Cosa significa essere “ambientalisti radicali”?

Qual è il ruolo dell’ambientalismo nell’era della transizione ecologica? Perchè veniamo accusati di estremismo, ideologismo, di incomprensione verso bisogni elementari di chi in montagna vive? Vi proponiamo una riflessione di Luigi Casanova.

Non è facile per Mountain Wilderness sostenere posizioni ferme, radicali. Veniamo accusati di estremismo, ideologismo, di incomprensione verso bisogni elementari di chi in montagna vive.

Nonostante questo si ritiene sia fondamentale mantenere radicalità nella difesa della natura. Lo strapotere delle ragioni dell’economia strutturata nel breve periodo e a vantaggio di poche lobby ce lo impongono. Ce lo impone l’ipocrisia di chi usa termini come sostenibilità o valorizzazioni a sproposito: termini utilizzati anche quando si consumano in modo irreversibile biodiversità, paesaggio, ecosistemi interi, complessità e interazioni fra ambienti fra loro diversi. Una accettazione di una economia tanto distruttiva ci ha portati in soli due secoli a dover fare i conti con il probabile collasso della vita umana sul pianeta terra.

Da tempo in montagna siamo protagonisti, dove le energie ce lo permettono, nell’impedire anche le più piccole speculazioni: una mulattiera trasformata in strada, una malga che viene riconvertita a rifugio, un sentiero di alta quota che da pedonale diventa ciclabile, una nuova strada forestale.

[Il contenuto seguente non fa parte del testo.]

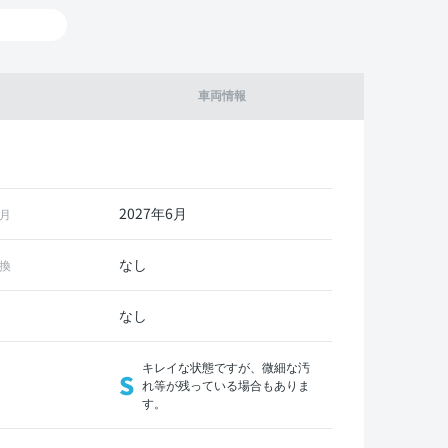
車両情報
2027年6月
月
なし
換
なし
キレイな状態ですが、微細な汚
S
れ等が残っている場合もありま
す。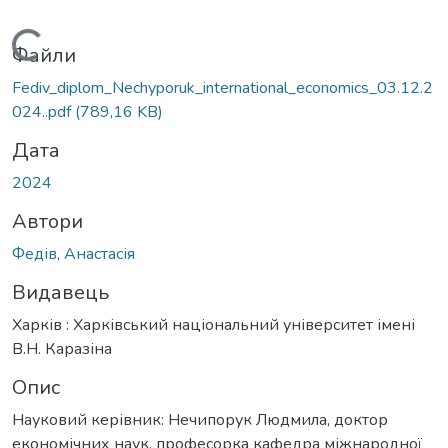
Вантажиться...
Файли
Fediv_diplom_Nechyporuk_international_economics_03.12.2
024..pdf
(789,16 KB)
Дата
2024
Автори
Федів, Анастасія
Видавець
Харків : Харківський національний університет імені
В.Н. Каразіна
Опис
Науковий керівник: Нечипорук Людмила, доктор
економічних наук, професорка кафедра міжнародної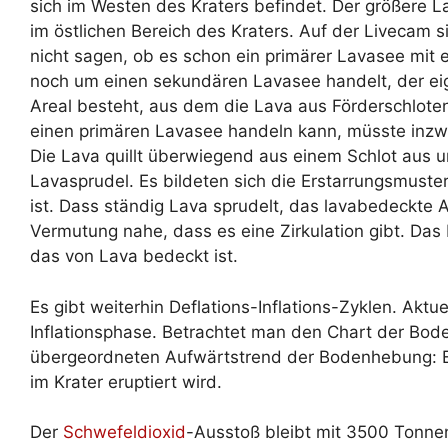
sich im Westen des Kraters befindet. Der größere Lav
im östlichen Bereich des Kraters. Auf der Livecam si
nicht sagen, ob es schon ein primärer Lavasee mit 
noch um einen sekundären Lavasee handelt, der eig
Areal besteht, aus dem die Lava aus Förderschloten
einen primären Lavasee handeln kann, müsste inzwi
Die Lava quillt überwiegend aus einem Schlot aus 
Lavasprudel. Es bildeten sich die Erstarrungsmuster
ist. Dass ständig Lava sprudelt, das lavabedeckte Ar
Vermutung nahe, dass es eine Zirkulation gibt. Da
das von Lava bedeckt ist.
Es gibt weiterhin Deflations-Inflations-Zyklen. Aktue
Inflationsphase. Betrachtet man den Chart der Bod
übergeordneten Aufwärtstrend der Bodenhebung: Es 
im Krater eruptiert wird.
Der
Schwefeldioxid
-Ausstoß bleibt mit 3500 Tonne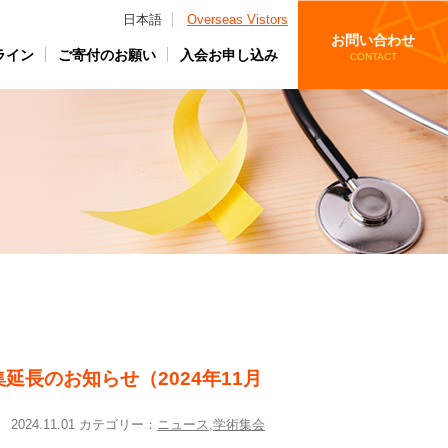
日本語
Overseas Vistors
お問い合わせ
ライン
ご寄付のお願い
入会お申し込み
CONTACT
長のお知らせ（2024年11月
2024.11.01 カテゴリー：
ニュース
,
学術集会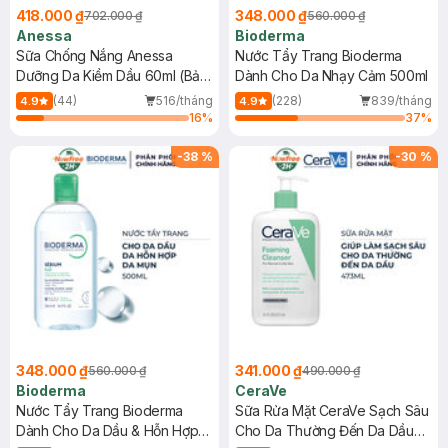
418.000 ₫
348.000 ₫
702.000 ₫
560.000 ₫
Anessa
Bioderma
Sữa Chống Nắng Anessa
Nước Tẩy Trang Bioderma
Dưỡng Da Kiềm Dầu 60ml (Bản
Dành Cho Da Nhạy Cảm 500ml
Mới)
(44)
516/tháng
(228)
839/tháng
4.9
4.9
16
%
37
%
-
38
%
-
30
%
348.000 ₫
341.000 ₫
560.000 ₫
490.000 ₫
Bioderma
CeraVe
Nước Tẩy Trang Bioderma
Sữa Rửa Mặt CeraVe Sạch Sâu
Dành Cho Da Dầu & Hỗn Hợp
Cho Da Thường Đến Da Dầu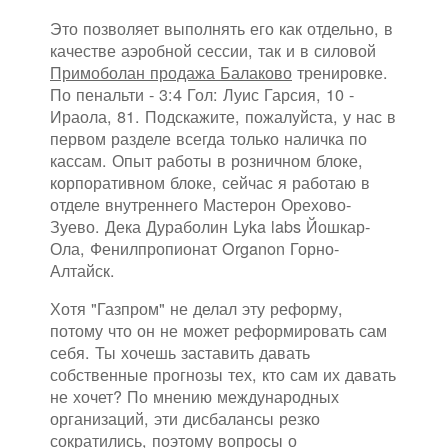
Это позволяет выполнять его как отдельно, в
качестве аэробной сессии, так и в силовой
Примоболан продажа Балаково
тренировке.
По пенальти - 3:4 Гол: Луис Гарсия, 10 -
Ираола, 81. Подскажите, пожалуйста, у нас в
первом разделе всегда только наличка по
кассам. Опыт работы в розничном блоке,
корпоративном блоке, сейчас я работаю в
отделе внутреннего Мастерон Орехово-
Зуево. Дека Дураболин Lyka labs Йошкар-
Ола, Фенилпропионат Organon Горно-
Алтайск.
Хотя "Газпром" не делал эту реформу,
потому что он не может реформировать сам
себя. Ты хочешь заставить давать
собственные прогнозы тех, кто сам их давать
не хочет? По мнению международных
организаций, эти дисбалансы резко
сократились, поэтому вопросы о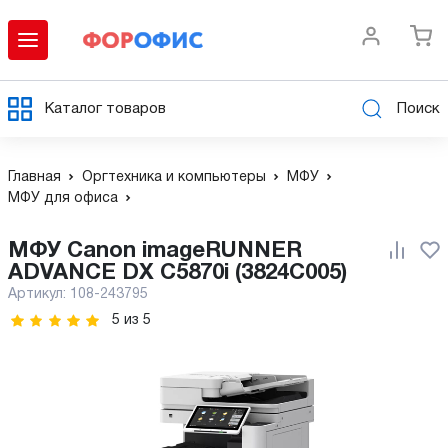
Каталог товаров
Поиск
Главная
Оргтехника и компьютеры
МФУ
МФУ для офиса
МФУ Canon imageRUNNER
ADVANCE DX C5870i (3824C005)
Артикул:
108-243795
5
из
5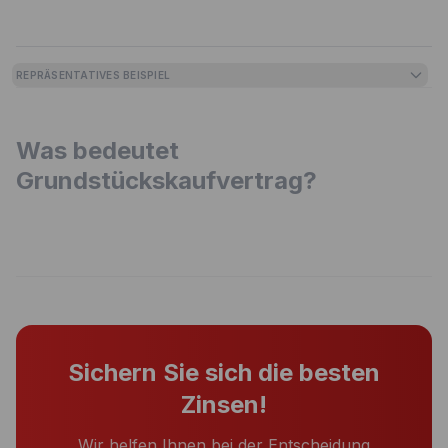
REPRÄSENTATIVES BEISPIEL
Was bedeutet
Grundstückskaufvertrag?
Sichern Sie sich die besten
Zinsen!
Wir helfen Ihnen bei der Entscheidung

A prima vista sembrano interventi minimali, specie quando rapportati agli impatti delle grandi opere negli ambiti urbani.

Perché è nostro dovere mantenere alta l’asticella della radicalità, nel pensiero e nell’azione? Perché forti della storia del passato. Ovunque un ambiente integro sia stato profanato da una strada, o da un ampliamento di un rifugio o malga, o dove è arrivato un impianto di risalita, nel breve volgere di pochi anni si sono sommate altre infrastrutture, sempre sostenute, giustificate da ragioni di sostenibilità economica, dal dover mantenere vissuta la montagna. Attraverso deroghe per ampliamenti, potenziamento di servizi ritenuti essenziali, accessibilità con mezzi a motore sia in estate che in inverno, arricchimento delle offerte anche proponendo iniziative che nulla hanno a che vedere con il contesto culturale della montagna, forzando pianificazioni e scienza, violando aree protette, sia di parchi che in Rete Natura 2000. Nel pensiero corrente i servizi offerti nelle grandi aree urbane devono essere portati fin sotto le rocce, la città trasferita alle alte quote. Ovunque si siano violati limiti storici, anche idrogeologici, in tempi più che brevi la montagna si ritrova trasformata, in peggio. Ovunque, nelle Alpi come sugli Appennini, nelle isole, stiamo perdendo beni comuni causa il diffondersi di “valorizzazioni” sostenute dall’idiozia orami comune di una frase cara ai politici: “perché la montagna senza l’uomo MUORE”.

Solo mantenendo alta la nostra radicalità possiamo almeno provare a difendere gli spazi aperti e naturali rimasti: la radicalità culturale e dell’impegno oggi più che mai è un valore prezioso da sostenere. Le montagne soffrono non certo quando lasciate libere nella loro evoluzione, ma proprio quando incise dalle nostre scelte, invasive: aree forestali denudate, nuova viabilità, diffusione degli impianti sciistici, pale eoliche distribuite su ogni crinale, corsi d’acqua regimati e privati di vegetazione riparia, centraline idroelettriche portate fino quasi alle sorgenti dei rivi, l’urbanizzazione delle alte quote. Costantemente veniamo privati di silenzi, di paesaggi intonsi, di contemplazione autentica, di rapporto intimo con vegetazioni particolari e con le mille complessità e armonie faunistiche. Dobbiamo essere decisi: basta consumo di suolo, basta umiliazioni inferte alle montagne. Quindi rimanere forti di una fermezza priva di mediazioni. Siamo radicali, per rimanere ricchi e liberi.